[PROVIDED RECORDS Boundary: Start]
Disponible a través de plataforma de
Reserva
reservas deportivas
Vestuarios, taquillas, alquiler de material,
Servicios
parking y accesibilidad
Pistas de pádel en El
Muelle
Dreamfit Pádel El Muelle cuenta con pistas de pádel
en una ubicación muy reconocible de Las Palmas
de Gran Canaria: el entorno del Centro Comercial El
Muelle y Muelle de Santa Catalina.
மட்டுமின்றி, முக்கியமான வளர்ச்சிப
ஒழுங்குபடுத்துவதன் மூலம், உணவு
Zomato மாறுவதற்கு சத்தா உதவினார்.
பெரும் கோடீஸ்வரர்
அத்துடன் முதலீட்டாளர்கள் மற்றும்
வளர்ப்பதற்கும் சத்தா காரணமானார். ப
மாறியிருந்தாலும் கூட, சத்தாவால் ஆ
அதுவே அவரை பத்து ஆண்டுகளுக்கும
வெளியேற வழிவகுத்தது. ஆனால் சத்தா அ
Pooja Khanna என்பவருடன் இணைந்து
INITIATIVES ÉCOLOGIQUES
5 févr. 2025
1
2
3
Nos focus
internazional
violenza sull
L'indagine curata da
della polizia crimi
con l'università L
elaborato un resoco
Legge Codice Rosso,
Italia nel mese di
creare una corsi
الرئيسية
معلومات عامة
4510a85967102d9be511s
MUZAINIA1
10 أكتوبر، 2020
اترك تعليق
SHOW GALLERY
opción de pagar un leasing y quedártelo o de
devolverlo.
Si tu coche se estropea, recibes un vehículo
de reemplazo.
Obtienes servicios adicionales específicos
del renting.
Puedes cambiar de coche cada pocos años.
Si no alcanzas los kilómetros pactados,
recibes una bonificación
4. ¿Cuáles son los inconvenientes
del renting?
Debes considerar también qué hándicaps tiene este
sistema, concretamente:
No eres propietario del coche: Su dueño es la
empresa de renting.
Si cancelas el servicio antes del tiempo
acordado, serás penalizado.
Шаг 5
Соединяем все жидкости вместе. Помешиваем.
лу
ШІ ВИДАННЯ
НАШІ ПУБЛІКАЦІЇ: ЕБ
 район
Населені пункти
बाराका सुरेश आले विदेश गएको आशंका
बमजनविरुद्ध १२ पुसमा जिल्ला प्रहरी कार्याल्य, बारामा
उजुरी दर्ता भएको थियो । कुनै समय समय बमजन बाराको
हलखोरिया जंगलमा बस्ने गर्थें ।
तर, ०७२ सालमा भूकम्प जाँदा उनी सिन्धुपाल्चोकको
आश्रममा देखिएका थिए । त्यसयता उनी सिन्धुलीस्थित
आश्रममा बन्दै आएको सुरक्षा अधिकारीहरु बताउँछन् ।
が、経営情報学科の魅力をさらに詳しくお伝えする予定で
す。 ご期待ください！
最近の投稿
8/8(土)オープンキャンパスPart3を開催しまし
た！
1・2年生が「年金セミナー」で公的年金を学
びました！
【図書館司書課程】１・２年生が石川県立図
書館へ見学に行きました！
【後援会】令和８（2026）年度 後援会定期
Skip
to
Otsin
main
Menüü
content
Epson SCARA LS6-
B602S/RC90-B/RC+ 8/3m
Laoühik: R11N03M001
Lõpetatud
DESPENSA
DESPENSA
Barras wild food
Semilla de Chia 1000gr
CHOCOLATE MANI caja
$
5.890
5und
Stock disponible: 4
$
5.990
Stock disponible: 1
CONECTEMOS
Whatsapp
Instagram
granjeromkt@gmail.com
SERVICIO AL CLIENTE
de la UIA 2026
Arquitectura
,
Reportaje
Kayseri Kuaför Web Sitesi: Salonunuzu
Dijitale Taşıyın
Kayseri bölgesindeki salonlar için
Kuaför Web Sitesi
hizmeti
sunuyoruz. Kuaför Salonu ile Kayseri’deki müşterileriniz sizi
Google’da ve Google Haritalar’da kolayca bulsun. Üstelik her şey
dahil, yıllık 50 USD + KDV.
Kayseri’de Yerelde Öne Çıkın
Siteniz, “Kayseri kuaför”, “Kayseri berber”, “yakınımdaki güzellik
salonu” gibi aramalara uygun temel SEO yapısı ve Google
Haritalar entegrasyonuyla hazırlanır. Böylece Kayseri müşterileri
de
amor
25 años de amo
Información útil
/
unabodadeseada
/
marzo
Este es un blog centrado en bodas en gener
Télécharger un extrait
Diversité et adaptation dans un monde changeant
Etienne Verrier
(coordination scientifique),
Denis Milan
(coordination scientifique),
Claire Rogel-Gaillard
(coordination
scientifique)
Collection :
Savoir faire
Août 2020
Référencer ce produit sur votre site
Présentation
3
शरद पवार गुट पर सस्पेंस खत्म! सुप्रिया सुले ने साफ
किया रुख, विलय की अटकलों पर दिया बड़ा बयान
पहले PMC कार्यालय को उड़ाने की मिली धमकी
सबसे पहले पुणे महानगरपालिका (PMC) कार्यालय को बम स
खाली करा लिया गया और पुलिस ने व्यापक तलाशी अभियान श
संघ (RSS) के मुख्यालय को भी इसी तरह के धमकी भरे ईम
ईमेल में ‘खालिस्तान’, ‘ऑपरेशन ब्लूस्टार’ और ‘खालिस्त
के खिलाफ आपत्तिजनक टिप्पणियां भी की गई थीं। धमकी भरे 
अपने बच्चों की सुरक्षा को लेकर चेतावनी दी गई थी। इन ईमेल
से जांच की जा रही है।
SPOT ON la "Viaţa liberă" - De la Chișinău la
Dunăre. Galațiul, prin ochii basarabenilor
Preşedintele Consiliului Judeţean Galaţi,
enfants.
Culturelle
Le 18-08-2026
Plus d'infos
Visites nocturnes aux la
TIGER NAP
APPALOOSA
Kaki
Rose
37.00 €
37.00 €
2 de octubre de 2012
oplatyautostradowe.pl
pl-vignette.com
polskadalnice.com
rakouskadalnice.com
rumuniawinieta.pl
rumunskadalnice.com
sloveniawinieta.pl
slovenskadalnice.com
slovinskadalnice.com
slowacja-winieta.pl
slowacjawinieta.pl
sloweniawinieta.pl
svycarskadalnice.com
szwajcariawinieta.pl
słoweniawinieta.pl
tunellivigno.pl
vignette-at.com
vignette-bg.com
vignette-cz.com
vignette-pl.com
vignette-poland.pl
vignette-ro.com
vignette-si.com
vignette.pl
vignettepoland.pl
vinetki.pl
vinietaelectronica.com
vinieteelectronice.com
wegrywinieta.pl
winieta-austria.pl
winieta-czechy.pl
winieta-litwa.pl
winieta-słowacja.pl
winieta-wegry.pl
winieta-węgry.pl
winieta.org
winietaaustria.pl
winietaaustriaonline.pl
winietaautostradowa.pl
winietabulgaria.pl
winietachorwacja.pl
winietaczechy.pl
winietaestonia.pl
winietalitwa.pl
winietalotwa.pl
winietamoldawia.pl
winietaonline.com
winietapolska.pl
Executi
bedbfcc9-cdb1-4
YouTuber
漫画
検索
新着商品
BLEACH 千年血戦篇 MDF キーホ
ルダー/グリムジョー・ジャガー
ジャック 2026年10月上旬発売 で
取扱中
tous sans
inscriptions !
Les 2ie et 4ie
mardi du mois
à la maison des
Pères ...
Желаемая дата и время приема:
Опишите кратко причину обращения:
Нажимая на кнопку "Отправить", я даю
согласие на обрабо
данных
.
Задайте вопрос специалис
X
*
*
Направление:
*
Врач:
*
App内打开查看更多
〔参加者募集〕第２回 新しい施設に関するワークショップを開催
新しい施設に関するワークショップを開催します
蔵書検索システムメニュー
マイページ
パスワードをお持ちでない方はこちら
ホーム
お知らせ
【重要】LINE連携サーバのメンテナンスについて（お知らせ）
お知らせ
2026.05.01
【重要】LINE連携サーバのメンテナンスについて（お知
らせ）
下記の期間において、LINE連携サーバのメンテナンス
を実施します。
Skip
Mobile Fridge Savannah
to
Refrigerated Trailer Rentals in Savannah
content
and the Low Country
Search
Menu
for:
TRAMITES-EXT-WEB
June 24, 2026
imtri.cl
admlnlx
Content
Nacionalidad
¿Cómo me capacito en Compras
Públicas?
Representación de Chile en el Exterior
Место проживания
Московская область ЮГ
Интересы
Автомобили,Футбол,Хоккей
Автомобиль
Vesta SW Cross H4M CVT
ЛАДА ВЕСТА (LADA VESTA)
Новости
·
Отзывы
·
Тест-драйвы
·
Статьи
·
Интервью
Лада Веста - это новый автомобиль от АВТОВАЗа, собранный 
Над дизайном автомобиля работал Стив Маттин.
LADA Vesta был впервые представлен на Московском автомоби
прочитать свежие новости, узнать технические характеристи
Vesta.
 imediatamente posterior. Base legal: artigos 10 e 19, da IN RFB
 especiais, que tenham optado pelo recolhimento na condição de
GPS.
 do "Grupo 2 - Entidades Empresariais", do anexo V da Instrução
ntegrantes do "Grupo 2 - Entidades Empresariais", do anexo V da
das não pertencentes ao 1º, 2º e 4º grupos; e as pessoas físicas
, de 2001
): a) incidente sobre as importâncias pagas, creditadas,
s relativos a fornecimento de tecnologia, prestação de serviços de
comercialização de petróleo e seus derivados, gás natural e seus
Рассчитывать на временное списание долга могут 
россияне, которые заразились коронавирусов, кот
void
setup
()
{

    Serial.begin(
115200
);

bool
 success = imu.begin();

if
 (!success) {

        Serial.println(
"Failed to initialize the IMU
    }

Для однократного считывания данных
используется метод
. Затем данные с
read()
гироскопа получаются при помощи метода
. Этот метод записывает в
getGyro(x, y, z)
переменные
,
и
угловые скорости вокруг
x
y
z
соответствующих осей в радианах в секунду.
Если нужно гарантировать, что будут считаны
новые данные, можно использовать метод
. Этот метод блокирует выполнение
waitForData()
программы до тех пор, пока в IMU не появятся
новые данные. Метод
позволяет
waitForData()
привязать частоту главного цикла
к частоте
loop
[PROVIDED RECORDS Boundary: End]
ACTIVITY: In the data above, find the line with "Dreamfit Pádel El" and the line with "आश्रममा देखिएका थिए". Retype both, plus every line between them, exactly.

PROBLEM SOLUTION:
Dreamfit Pádel El Muelle cuenta con pistas de pádel
en una ubicación muy reconocible de Las Palmas
de Gran Canaria: el entorno del Centro Comercial El
Muelle y Muelle de Santa Catalina.
மட்டுமின்றி, முக்கியமான வளர்ச்சிப
ஒழுங்குபடுத்துவதன் மூலம், உணவு
Zomato மாறுவதற்கு சத்தா உதவினார்.
பெரும் கோடீஸ்வரர்
அத்துடன் முதலீட்டாளர்கள் மற்றும்
வளர்ப்பதற்கும் சத்தா காரணமானார். ப
மாறியிருந்தாலும் கூட, சத்தாவால் ஆ
அதுவே அவரை பத்து ஆண்டுகளுக்கும
வெளியேற வழிவகுத்தது. ஆனால் சத்தா அ
Pooja Khanna என்பவருடன் இணைந்து
INITIATIVES ÉCOLOGIQUES
5 févr. 2025
1
2
3
Nos focus
internazional
violenza sull
L'indagine curata da
della polizia crimi
con l'università L
elaborato un resoco
Legge Codice Rosso,
Italia nel mese di
creare una corsi
الرئيسية
معلومات عامة
4510a85967102d9be511s
MUZAINIA1
10 أكتوبر، 2020
اترك تعليق
SHOW GALLERY
opción de pagar un leasing y quedártelo o de
devolverlo.
Si tu coche se estropea, recibes un vehículo
de reemplazo.
Obtienes servicios adicionales específicos
del renting.
Puedes cambiar de coche cada pocos años.
Si no alcanzas los kilómetros pactados,
recibes una bonificación
4. ¿Cuáles son los inconvenientes
del renting?
Debes considerar también qué hándicaps tiene este
sistema, concretamente:
No eres propietario del coche: Su dueño es la
empresa de renting.
Si cancelas el servicio antes del tiempo
acordado, serás penalizado.
Шаг 5
Соединяем все жидкости вместе. Помешиваем.
лу
ШІ ВИДАННЯ
НАШІ ПУБЛІКАЦІЇ: ЕБ
 район
Населені пункти
बाराका सुरेश आले विदेश गएको आशंका
बमजनविरुद्ध १२ पुसमा जिल्ला प्रहरी कार्याल्य, बारामा
उजुरी दर्ता भएको थियो । कुनै समय समय बमजन बाराको
हलखोरिया जंगलमा बस्ने गर्थें ।
तर, ०७२ सालमा भूकम्प जाँदा उनी सिन्धुपाल्चोकको
आश्रममा देखिएका थिए । त्यसयता उनी सिन्धुलीस्थित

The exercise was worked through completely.